### Action item
Return the lines of the data below starting at the one holding "inovasi untuk memberikan kebebasan belajar" and ending at the one holding "Citește în continuare", word for word, leaving every picture out.

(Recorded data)

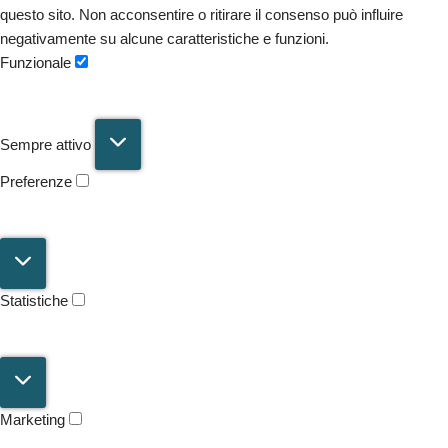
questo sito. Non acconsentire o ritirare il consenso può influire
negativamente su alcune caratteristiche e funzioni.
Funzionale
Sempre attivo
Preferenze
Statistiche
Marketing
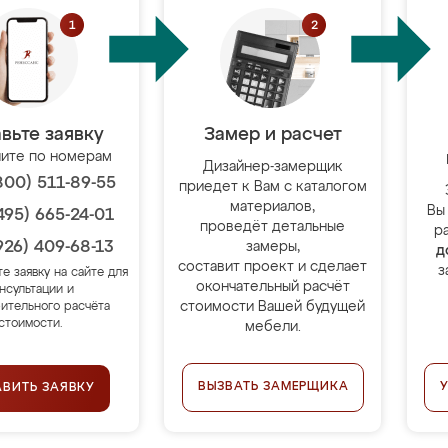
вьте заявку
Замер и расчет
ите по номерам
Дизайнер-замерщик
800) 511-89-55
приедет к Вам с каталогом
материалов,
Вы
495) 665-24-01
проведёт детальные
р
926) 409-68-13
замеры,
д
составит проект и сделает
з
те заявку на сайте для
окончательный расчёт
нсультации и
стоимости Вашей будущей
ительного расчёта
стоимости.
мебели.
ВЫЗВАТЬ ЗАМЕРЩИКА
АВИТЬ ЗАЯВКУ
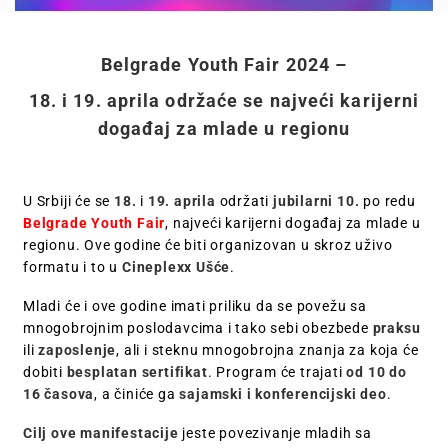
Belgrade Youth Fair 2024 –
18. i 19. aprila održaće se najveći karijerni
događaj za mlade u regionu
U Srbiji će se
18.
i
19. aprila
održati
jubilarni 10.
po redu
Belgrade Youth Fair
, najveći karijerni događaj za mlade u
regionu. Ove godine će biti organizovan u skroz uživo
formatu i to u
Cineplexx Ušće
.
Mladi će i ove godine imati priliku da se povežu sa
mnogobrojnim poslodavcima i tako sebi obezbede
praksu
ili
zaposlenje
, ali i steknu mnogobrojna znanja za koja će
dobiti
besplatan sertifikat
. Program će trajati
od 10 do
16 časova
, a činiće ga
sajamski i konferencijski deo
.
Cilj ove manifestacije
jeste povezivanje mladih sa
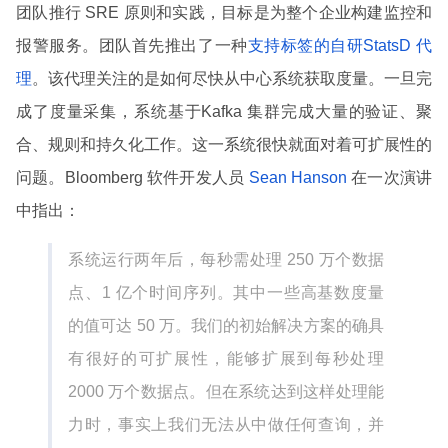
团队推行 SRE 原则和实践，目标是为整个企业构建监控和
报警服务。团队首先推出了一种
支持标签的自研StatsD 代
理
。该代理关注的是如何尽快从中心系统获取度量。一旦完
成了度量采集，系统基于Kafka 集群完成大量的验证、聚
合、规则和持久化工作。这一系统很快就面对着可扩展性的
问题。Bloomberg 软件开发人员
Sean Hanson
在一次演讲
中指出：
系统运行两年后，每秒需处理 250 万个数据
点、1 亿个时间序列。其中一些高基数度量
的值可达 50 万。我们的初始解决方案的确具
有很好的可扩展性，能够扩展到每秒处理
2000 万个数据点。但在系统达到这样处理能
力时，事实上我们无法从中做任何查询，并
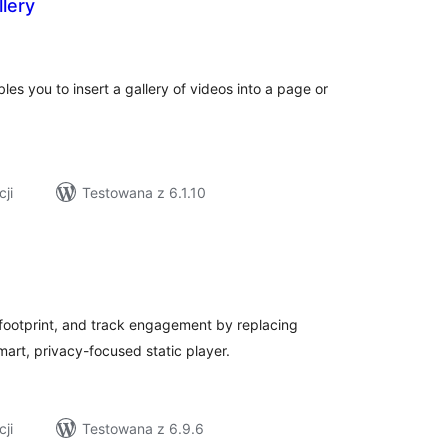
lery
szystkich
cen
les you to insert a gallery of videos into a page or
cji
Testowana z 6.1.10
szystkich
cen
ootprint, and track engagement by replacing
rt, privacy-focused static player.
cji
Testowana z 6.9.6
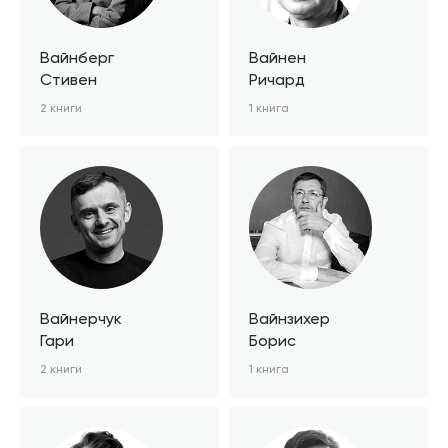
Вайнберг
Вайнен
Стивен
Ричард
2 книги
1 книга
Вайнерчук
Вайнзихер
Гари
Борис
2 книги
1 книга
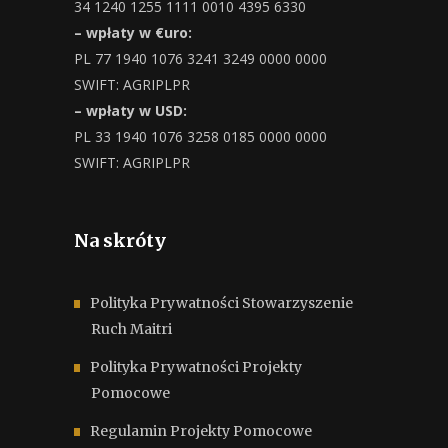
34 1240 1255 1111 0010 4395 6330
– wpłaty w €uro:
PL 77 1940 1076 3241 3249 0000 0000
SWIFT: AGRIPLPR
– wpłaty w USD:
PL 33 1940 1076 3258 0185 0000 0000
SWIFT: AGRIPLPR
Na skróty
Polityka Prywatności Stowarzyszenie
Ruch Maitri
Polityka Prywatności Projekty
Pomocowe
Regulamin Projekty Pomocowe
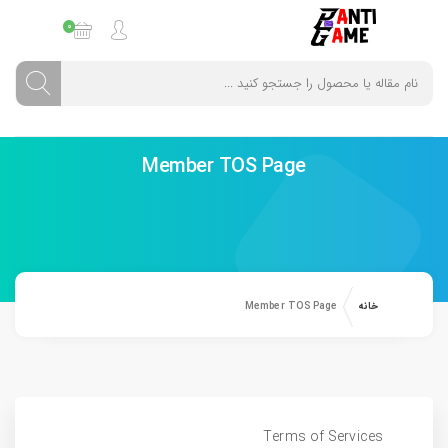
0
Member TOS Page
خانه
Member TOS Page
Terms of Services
---
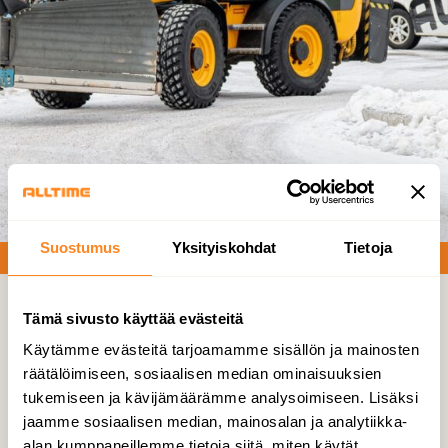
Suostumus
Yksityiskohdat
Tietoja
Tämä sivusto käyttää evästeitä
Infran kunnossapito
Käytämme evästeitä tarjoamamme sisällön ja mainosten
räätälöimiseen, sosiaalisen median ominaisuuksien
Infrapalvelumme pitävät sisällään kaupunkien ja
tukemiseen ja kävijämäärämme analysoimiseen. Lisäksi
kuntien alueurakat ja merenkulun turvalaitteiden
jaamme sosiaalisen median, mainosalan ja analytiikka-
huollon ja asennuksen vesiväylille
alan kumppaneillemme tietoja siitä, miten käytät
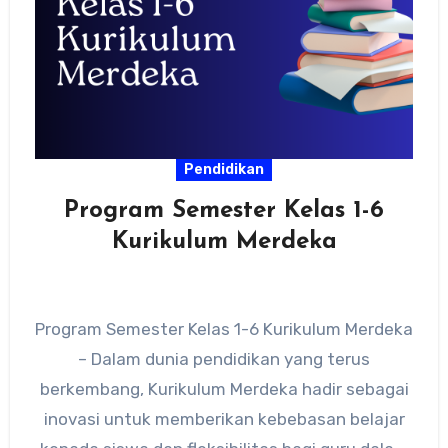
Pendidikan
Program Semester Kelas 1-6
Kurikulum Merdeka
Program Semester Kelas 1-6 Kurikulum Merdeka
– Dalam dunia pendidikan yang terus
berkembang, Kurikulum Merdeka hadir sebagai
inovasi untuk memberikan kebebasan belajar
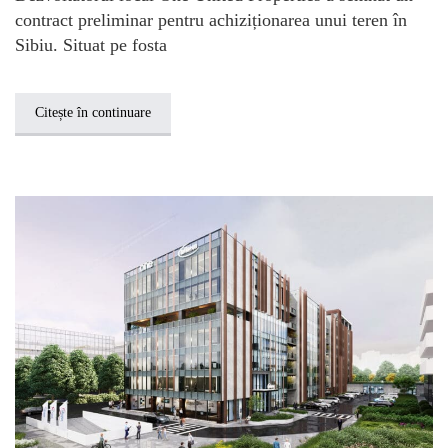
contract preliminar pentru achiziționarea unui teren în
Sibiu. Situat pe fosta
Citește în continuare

### Response to this task
inovasi untuk memberikan kebebasan belajar
contract preliminar pentru achiziționarea unui teren în
Sibiu. Situat pe fosta
Citește în continuare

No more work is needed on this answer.